Lo studio: come si sono ottenuti embrioni umani in laboratorio
Il team di ricerca guidato da Jose Polo è riuscito a generare un modello tridimensionale di una blastocisti, grazie alla tecnica di riprogrammazione cellulare. Questo procedimento permette di ottenere delle cellule pluripotenti, che prendono il nome di pluripotenti indotte (proprio perchè è l’operatore ad indurre questa riprogrammazione), partendo da cellule somatiche. È come se gli scienziati modificassero l’orologio biologico delle cellule, portandole ad uno stadio in cui hanno ancora la possibilità di differenziarsi in quello che vogliono. In questo caso, i ricercatori hanno ottenuto iBlastoid riprogrammando cellule della pelle. Per mimare al meglio quello che avviene a livello fisiologico, gli scienziati hanno interrotto gli esperimenti nei giorni equivalenti al termine della fase di blastocisti.
Questo modello 3D può essere definito a tutti gli effetti organoide, ovvero strutture cellulari che riproducono in miniatura gli organi. Ciò ovviamente non significa che un organoide di cervello, ad esempio, rappresenti tutto il cervello in sè. Sono solo un modello semplificato per studiare reazioni a farmaci o possibili nuove terapie. Lo stesso discorso vale anche per iBlastoid: non è un embrione in sè. È sicuramente la forma più accurata di blastocista, ma è pur sempre ottenuto da cellule della pelle, di conseguenza non può essere utilizzato per generare essere umani. Ad oggi, infatti, solo un vero embrione, ottenuto dall’unione di spermatozoo e ovulo, può farlo.
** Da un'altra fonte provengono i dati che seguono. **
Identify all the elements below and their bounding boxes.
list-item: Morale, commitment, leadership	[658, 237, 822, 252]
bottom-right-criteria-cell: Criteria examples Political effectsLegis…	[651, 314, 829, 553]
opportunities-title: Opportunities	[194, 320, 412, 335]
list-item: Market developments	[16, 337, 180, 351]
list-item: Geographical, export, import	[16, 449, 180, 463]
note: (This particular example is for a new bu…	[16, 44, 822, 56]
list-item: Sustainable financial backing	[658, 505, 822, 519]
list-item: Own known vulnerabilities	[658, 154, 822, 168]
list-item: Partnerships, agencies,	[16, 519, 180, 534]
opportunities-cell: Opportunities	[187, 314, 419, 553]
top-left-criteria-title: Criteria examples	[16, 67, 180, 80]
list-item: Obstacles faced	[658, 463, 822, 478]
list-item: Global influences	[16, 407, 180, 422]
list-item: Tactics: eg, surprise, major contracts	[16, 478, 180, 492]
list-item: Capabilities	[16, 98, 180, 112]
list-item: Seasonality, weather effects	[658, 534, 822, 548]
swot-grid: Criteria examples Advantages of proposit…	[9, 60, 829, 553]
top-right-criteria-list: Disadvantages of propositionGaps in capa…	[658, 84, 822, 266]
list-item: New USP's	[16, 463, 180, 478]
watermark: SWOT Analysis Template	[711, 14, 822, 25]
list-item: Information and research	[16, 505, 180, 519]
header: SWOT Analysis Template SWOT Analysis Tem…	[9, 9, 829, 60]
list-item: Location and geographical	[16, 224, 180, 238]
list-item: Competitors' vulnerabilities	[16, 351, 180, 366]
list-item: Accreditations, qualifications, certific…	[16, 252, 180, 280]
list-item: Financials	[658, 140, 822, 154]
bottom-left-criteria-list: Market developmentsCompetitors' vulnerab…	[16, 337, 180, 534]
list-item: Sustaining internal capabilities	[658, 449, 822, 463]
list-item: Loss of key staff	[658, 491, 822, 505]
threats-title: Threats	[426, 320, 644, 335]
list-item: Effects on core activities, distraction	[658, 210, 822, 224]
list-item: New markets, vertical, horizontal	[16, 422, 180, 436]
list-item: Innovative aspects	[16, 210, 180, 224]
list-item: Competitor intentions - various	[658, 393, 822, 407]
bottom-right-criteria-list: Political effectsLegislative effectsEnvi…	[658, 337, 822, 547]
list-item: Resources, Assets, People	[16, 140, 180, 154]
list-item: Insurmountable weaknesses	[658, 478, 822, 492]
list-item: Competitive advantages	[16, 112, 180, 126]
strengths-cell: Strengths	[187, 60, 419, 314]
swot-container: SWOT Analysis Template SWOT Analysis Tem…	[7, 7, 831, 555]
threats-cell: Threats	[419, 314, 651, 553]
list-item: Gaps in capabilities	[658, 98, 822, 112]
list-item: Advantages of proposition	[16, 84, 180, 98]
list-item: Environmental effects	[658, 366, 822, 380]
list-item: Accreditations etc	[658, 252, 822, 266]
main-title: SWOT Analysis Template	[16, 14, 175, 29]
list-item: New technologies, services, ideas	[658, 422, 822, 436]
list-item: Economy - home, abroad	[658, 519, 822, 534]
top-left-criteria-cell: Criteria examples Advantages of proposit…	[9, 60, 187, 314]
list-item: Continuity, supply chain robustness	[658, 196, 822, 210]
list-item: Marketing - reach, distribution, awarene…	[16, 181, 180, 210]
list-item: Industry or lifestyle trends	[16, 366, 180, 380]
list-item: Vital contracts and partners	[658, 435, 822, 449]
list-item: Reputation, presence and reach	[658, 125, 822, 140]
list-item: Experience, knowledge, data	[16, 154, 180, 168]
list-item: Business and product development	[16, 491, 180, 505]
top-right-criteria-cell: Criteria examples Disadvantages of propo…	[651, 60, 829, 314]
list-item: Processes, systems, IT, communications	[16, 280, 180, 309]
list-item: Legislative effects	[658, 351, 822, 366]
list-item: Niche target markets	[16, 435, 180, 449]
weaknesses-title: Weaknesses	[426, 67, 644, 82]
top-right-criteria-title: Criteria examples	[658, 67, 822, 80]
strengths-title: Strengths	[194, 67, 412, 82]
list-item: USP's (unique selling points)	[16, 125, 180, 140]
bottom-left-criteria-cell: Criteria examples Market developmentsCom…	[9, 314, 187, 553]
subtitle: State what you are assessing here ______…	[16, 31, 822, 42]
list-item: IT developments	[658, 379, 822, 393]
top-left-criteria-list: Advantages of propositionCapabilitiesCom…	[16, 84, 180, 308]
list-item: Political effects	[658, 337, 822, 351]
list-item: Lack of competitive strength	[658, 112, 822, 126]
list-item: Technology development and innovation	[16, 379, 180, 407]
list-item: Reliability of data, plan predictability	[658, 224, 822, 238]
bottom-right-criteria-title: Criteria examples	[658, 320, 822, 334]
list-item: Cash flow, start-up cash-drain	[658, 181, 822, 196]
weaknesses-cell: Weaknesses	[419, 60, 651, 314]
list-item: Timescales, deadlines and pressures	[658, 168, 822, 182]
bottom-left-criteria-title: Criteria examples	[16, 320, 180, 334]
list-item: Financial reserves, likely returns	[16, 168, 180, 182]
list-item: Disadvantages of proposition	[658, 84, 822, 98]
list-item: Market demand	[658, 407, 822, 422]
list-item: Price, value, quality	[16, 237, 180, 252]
Nonostante ciò, il potenziale di questa nuova piattaforma tridimensionale è innegabile: iBlastoid può essere utilizzato per studiare specificamente cosa avviene nei primi giorni dopo il concepimento, al fine di analizzare meglio l’infertilità e le malattie congenite.
Fino ad ora, gli embrioni sono stati studiati solo con embrioni di fecondazione in vitro donati, che, come è logico pensare, sono difficili da ottenere e “preziosi”. Uno degli enormi vantaggi di iBlastoid è che possono essere potenzialmente prodotti molte centinaia o migliaia di questi organoidi. Questo non solo permetterà di elucidare alcuni meccanismi che si celano dietro l’infertilità, ma consentirà di realizzare il tutto senza l’utilizzo di blastocisti umane e su una scala senza precedenti, accelerando la nostra comprensione sullo sviluppo di possibili nuove terapie.